An association of health care providers and health information technology companies called DirectTrust, wants to improve the process of using clinical messaging in electronic health records, and is seeking commment on its plan to do so.

The group released for public comment a white paper, “Feature and Function Recommendations to the HIT Industry to Optimize Clinician Usability of Direct Interoperability to Enhance Patient Care,” with more than 50 recommendations to improve the usability of incoming and outgoing direct clinical messages from EHRs, which is the main function of DirectTrust's communications framework, dubbed Direct. “The integration of Direct into the system is well underway and being used but there are still a number of loose ends, problems at the endpoints,” says David Kibbe, M.D., president and CEO of Washington, D.C.-based DirectTrust. (Watch Kibbe in a video interview describe how the messaging works.)

These problems were not unexpected, since vendors and providers were under a lot of pressure to adopt EHRs due to the Meaningful Use program; now that providers are really beginning to use Direct for care coordination they are realizing that the current EHR products can’t accomplish what the clinicians want them to, says Kibbe.

Direct interoperability is offered by more than 350 EHR vendors, according to Kibbe, and more than 1.4 million providers have Direct accounts. “It’s the new fax. It works really well,” he says. However, users don’t always receive the information in a form that’s readable.

“There’s a lot of variability as to how vendors are creating features and functions for using Direct exchange,” says Kibbe.

The recommendations are ranked: some are urgent/required now, some are highly desired/needed in the next one to two years, and some advanced capabilities will be needed in the future.

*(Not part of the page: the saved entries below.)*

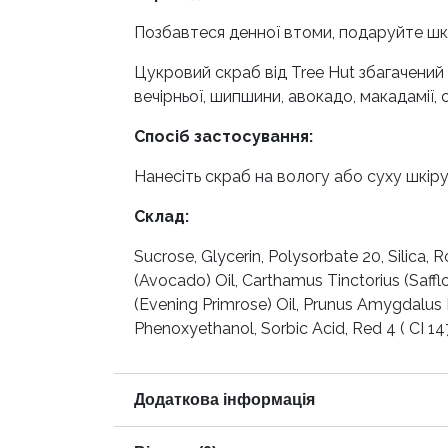
Позбавтеся денної втоми, подаруйте шкі
Цукровий скраб від Tree Hut збагачений 
вечірньої, шипшини, авокадо, макадамії,
Спосіб застосування:
Нанесіть скраб на вологу або суху шкір
Склад:
Sucrose, Glycerin, Polysorbate 20, Silica, 
(Avocado) Oil, Carthamus Tinctorius (Saffl
(Evening Primrose) Oil, Prunus Amygdalus D
Phenoxyethanol, Sorbic Acid, Red 4 ( CI 147
Додаткова інформація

Some of the changes needed now include:

  • EHRs need to be configured to trigger the sending of a Direct message based on specific orders, such as a patient discharge or once the hospital discharge summary has been completed
  • All Direct interoperability messages should be sent in real time and not batched for timed sends
  • Vendors should use all existing recognized standardized vocabularies
  • EHRs must be able to automatically match incoming messages for patients that already exist in the recipient EHR

The deadline for submitting comments is March 30, 2017.

Kibbe hopes that the White Paper will provide an opportunity for collaboration among stakeholders to enhance usability. DirectTrust will also ask the Office of the National Coordinator of Health IT to hold an interoperability summit to resolve issues face to face.

Kibbe likened the situation to electronic prescribing, which took several years to fully integrate into EHRs.

“I’m very confident. We’ve been through this rodeo before,” he says.